I think in the end I'm going to move forward with OpenBSD malloc for now and put mimalloc adoption on the back burner. It might be good for us to implement it anyway and give ourselves more options (especially for larger applications that are more sensitive to malloc performance).

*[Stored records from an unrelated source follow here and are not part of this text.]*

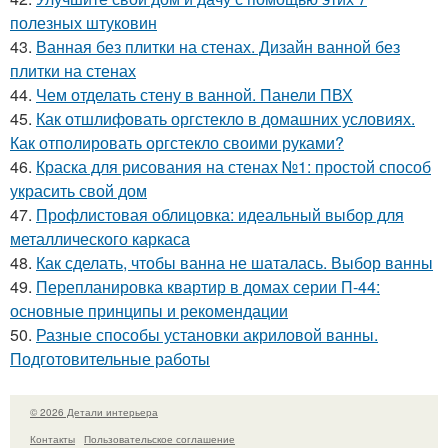
полезных штуковин
43.
Ванная без плитки на стенах. Дизайн ванной без
плитки на стенах
44.
Чем отделать стену в ванной. Панели ПВХ
45.
Как отшлифовать оргстекло в домашних условиях.
Как отполировать оргстекло своими руками?
46.
Краска для рисования на стенах №1: простой способ
украсить свой дом
47.
Профлистовая облицовка: идеальный выбор для
металлического каркаса
48.
Как сделать, чтобы ванна не шаталась. Выбор ванны
49.
Перепланировка квартир в домах серии П-44:
основные принципы и рекомендации
50.
Разные способы установки акриловой ванны.
Подготовительные работы
© 2026 Детали интерьера
Контакты
Пользовательское соглашение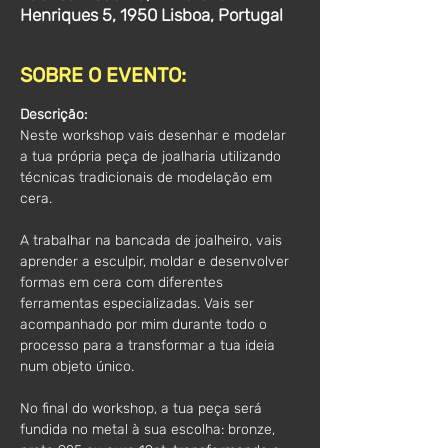
Henriques 5, 1950 Lisboa, Portugal
SOBRE O EVENTO:
Descrição:
Neste workshop vais desenhar e modelar 
a tua própria peça de joalharia utilizando 
técnicas tradicionais de modelação em 
cera.
A trabalhar na bancada de joalheiro, vais 
aprender a esculpir, moldar e desenvolver 
formas em cera com diferentes 
ferramentas especializadas. Vais ser 
acompanhado por mim durante todo o 
processo para a transformar a tua ideia 
num objeto único.
No final do workshop, a tua peça será 
fundida no metal à sua escolha: bronze, 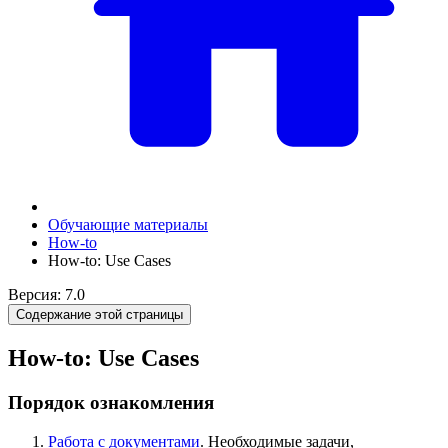
Обучающие материалы
How-to
How-to: Use Cases
Версия: 7.0
Содержание этой страницы
How-to: Use Cases
Порядок ознакомления
Работа с документами
. Необходимые задачи,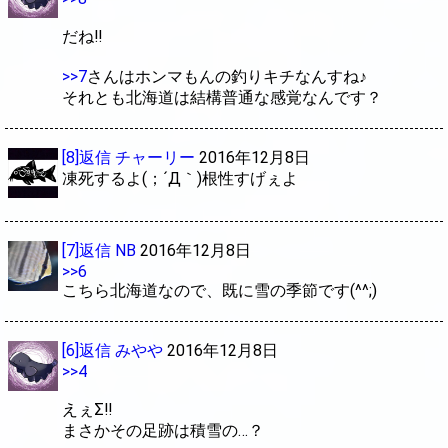
だね‼
>>7
さんはホンマもんの釣りキチなんすね♪
それとも北海道は結構普通な感覚なんです？
[8]返信
チャーリー
2016年12月8日
凍死するよ(；´Д｀)根性すげぇよ
[7]返信
NB
2016年12月8日
>>6
こちら北海道なので、既に雪の季節です(^^;)
[6]返信
みやや
2016年12月8日
>>4
えぇΣ‼
まさかその足跡は積雪の…？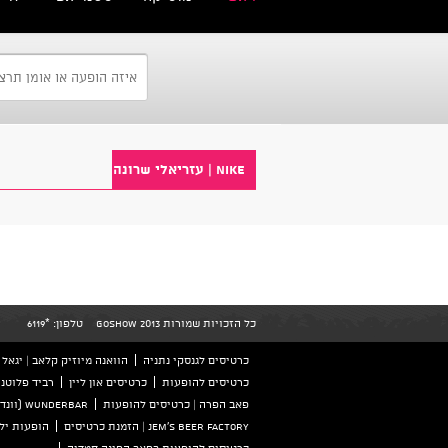
Nike | עזריאלי שרונה
כל הזכויות שמורות GoShow 2013
טלפון:
*6119
כרטיסים לגנסקי נתניה
הוואנה מיוזיק קלאב | יגאל אלון 126 ת
כרטיסים להופעות
כרטיסים און ליין
רביד פלוטני
פאב הפרה | כרטיסים להופעות
wunderbar (וונדרבר) הזמנת כרטיסים
Jem's beer factory | הזמנת כרטיסים
הופעות ילד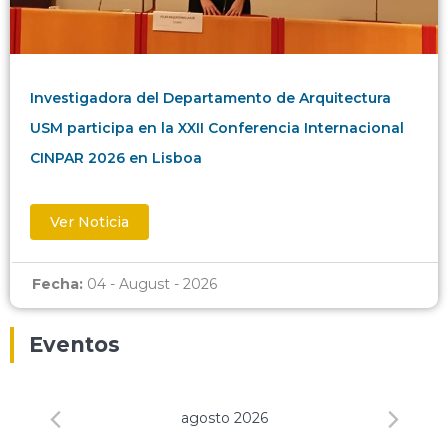
Investigadora del Departamento de Arquitectura
USM participa en la XXII Conferencia Internacional
CINPAR 2026 en Lisboa
Ver Noticia
Fecha:
04 - August - 2026
Eventos
agosto 2026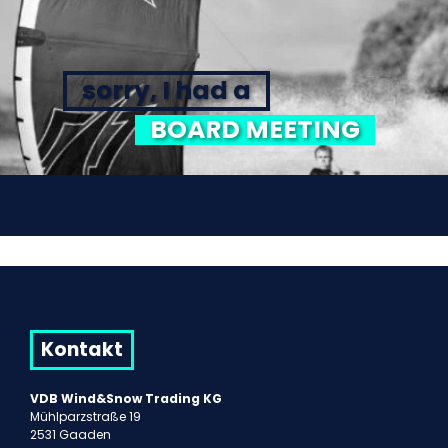
sorry, I had a
BOARD MEETING
Kontakt
VDB Wind&Snow Trading KG
Mühlparzstraße 19
2531 Gaaden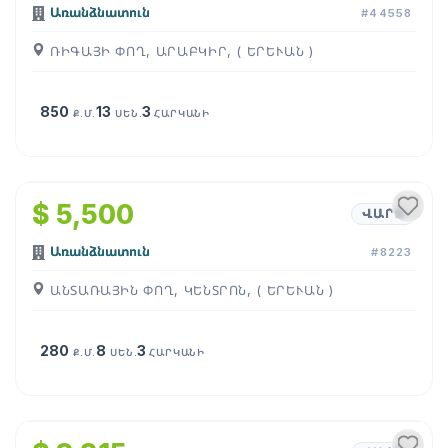
Առանձնատուն
#44558
ՌԻԳԱՅԻ ՓՈՂ, ԱՐԱԲԿԻՐ, ( ԵՐԵՒԱՆ )
850
13
3
Ք.Մ.
ՍԵՆ.
ՀԱՐԿԱՆԻ
1
/
14
$ 5,500
ՎԱՐՁ
Առանձնատուն
#8223
ԱՆՏԱՌԱՅԻՆ ՓՈՂ, ԿԵՆՏՐՈՆ, ( ԵՐԵՒԱՆ )
280
8
3
Ք.Մ.
ՍԵՆ.
ՀԱՐԿԱՆԻ
1
/
17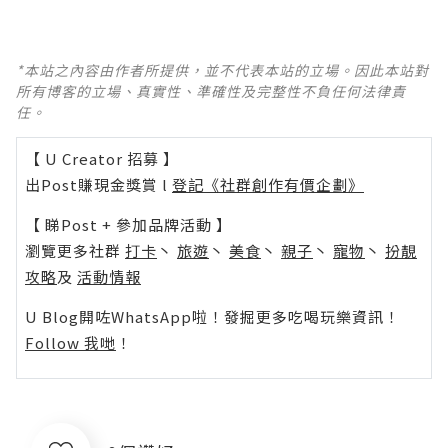
*本站之內容由作者所提供，並不代表本站的立場。因此本站對
所有博客的立場、真實性、準確性及完整性不負任何法律責
任。
【 U Creator 招募 】
出Post賺現金獎賞 l
登記《社群創作有價企劃》
【 睇Post + 參加品牌活動 】
瀏覽更多社群
打卡
丶
旅遊
丶
美食
丶
親子
丶
寵物
丶
扮靚
攻略
及
活動情報
U Blog開咗WhatsApp啦！發掘更多吃喝玩樂資訊！
Follow 我哋
！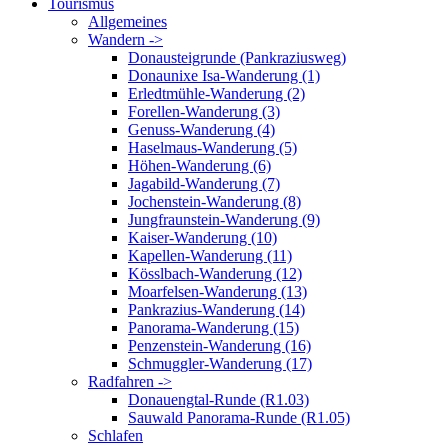
Tourismus
Allgemeines
Wandern ->
Donausteigrunde (Pankraziusweg)
Donaunixe Isa-Wanderung (1)
Erledtmühle-Wanderung (2)
Forellen-Wanderung (3)
Genuss-Wanderung (4)
Haselmaus-Wanderung (5)
Höhen-Wanderung (6)
Jagabild-Wanderung (7)
Jochenstein-Wanderung (8)
Jungfraunstein-Wanderung (9)
Kaiser-Wanderung (10)
Kapellen-Wanderung (11)
Kösslbach-Wanderung (12)
Moarfelsen-Wanderung (13)
Pankrazius-Wanderung (14)
Panorama-Wanderung (15)
Penzenstein-Wanderung (16)
Schmuggler-Wanderung (17)
Radfahren ->
Donauengtal-Runde (R1.03)
Sauwald Panorama-Runde (R1.05)
Schlafen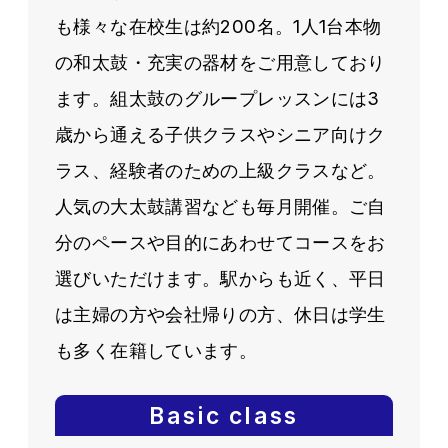
も様々な在校生は約200名。1人1台本物
の和太鼓・充実の器材をご用意しており
ます。組太鼓のグループレッスンには3
歳から通える子供クラスやシニア向けク
ラス、経験者のための上級クラスなど。
人気の大太鼓講習なども毎月開催。ご自
分のペースや目的にあわせてコースをお
選びいただけます。駅からも近く、平日
は主婦の方や会社帰りの方、休日は学生
も多く在籍しています。
Basic class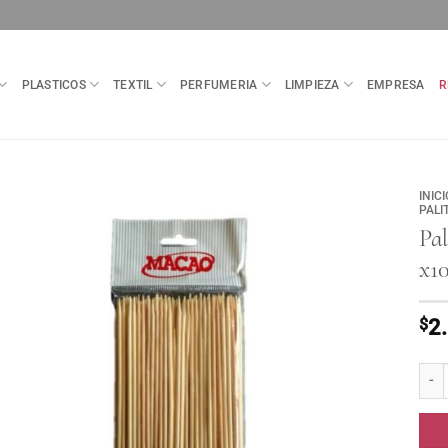
PLASTICOS
TEXTIL
PERFUMERIA
LIMPIEZA
EMPRESA
R
INICI
PALI
Pa
x1
$
2
Pali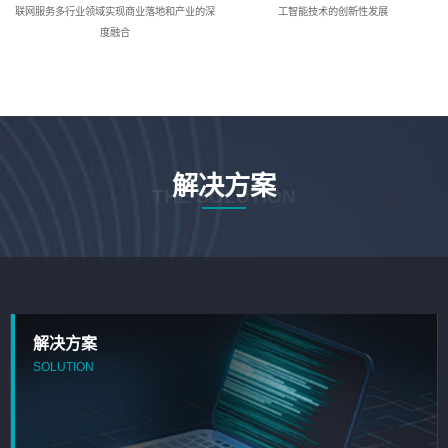
联网服务多行业领域实现商业落地和产业的深
工智能技术的创新性发展
度融合
解决方案
THE SOLUTION
解决方案
SOLUTION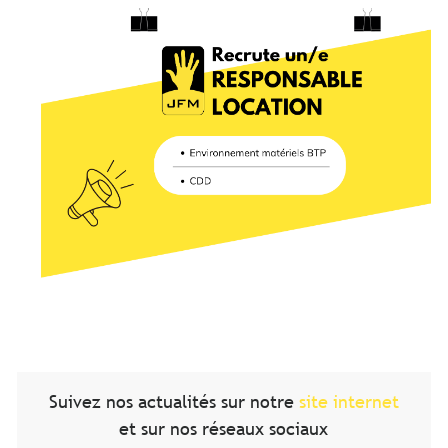
Suivez nos actualités sur notre
site internet
et sur nos réseaux sociaux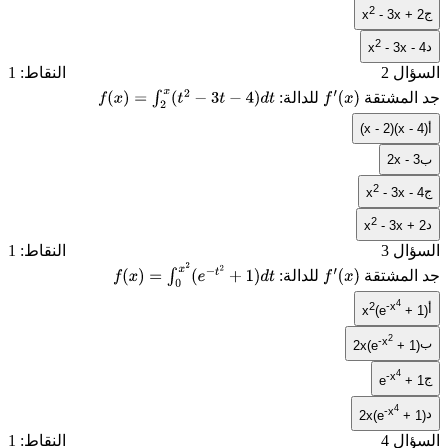
2
ج
x
- 3x + 2
2
د
x
- 3x - 4
السؤال 2
النقاط: 1
جد المشتقة
للدالة:
f
(
x
)
=
∫
2
x
(
t
2
−
3
t
−
4
)
d
t
f
′
(
x
)
أ
(x - 2)(x - 4)
ب
2x - 3
2
ج
x
- 3x - 4
2
د
x
- 3x + 2
السؤال 3
النقاط: 1
جد المشتقة
للدالة:
f
(
x
)
=
∫
0
x
2
(
e
−
t
2
+
1
)
d
t
f
′
(
x
)
4
2
-x
أ
x
(e
+ 1)
2
-x
ب
2x(e
+ 1)
4
-x
ج
e
+ 1
4
-x
د
2x(e
+ 1)
السؤال 4
النقاط: 1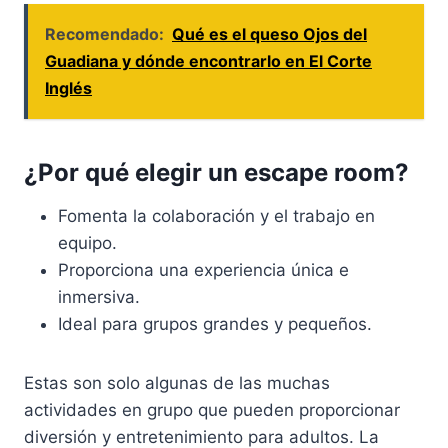
Recomendado:
Qué es el queso Ojos del
Guadiana y dónde encontrarlo en El Corte
Inglés
¿Por qué elegir un escape room?
Fomenta la colaboración y el trabajo en
equipo.
Proporciona una experiencia única e
inmersiva.
Ideal para grupos grandes y pequeños.
Estas son solo algunas de las muchas
actividades en grupo que pueden proporcionar
diversión y entretenimiento para adultos. La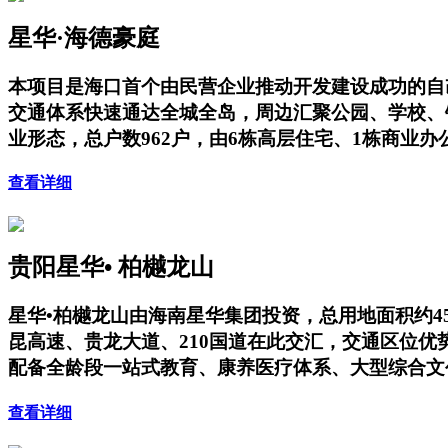
星华·海德豪庭
本项目是海口首个由民营企业推动开发建设成功的自
交通体系快速通达全城全岛，周边汇聚公园、学校、
业形态，总户数962户，由6栋高层住宅、1栋商业
查看详细
贵阳星华• 柏樾龙山
星华•柏樾龙山由海南星华集团投资，总用地面积约4
昆高速、贵龙大道、210国道在此交汇，交通区位
配备全龄段一站式教育、康养医疗体系、大型综合文
查看详细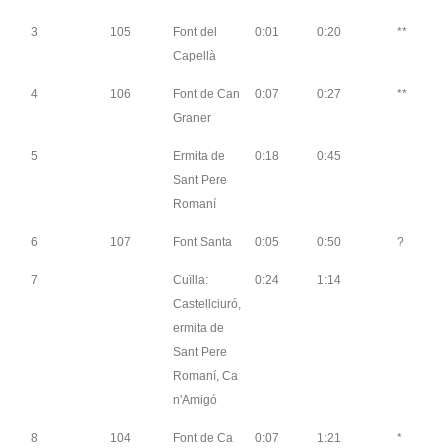
3
105
Font del
0:01
0:20
**
Capellà
4
106
Font de Can
0:07
0:27
**
Graner
5
Ermita de
0:18
0:45
Sant Pere
Romaní
6
107
Font Santa
0:05
0:50
?
7
Cuïlla:
0:24
1:14
Castellciuró,
ermita de
Sant Pere
Romaní, Ca
n'Amigó
8
104
Font de Ca
0:07
1:21
*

Hi @waddlesplash -- ha, you are moving fast ;-) The idea is that the new prim.h interface should allow this well -- thanks for overview with the primitives on haiku!. If you have issues with this, we can also meet over Skype or something to discuss it a bit -- if you happen to restart working on this. Also, did you try with the latest dev3 ? This version generally has less memory footprint than before with fine-grained purging and commit.
Best, Daan
I didn't try with dev3, no. We've been burned a bit before in our experiment with using "rpmalloc" as the default allocator (too much "waste" of virtual/physical memory caused OOMs on lower-end systems), so even if dev3 does improve things even more here, that's not really a help to me at the moment as I'd want to wait until it was "stable" and already in production use before we moved to adopt it. But I will surely keep an eye out to see how things progress there.
Thanks for all your work on mimalloc!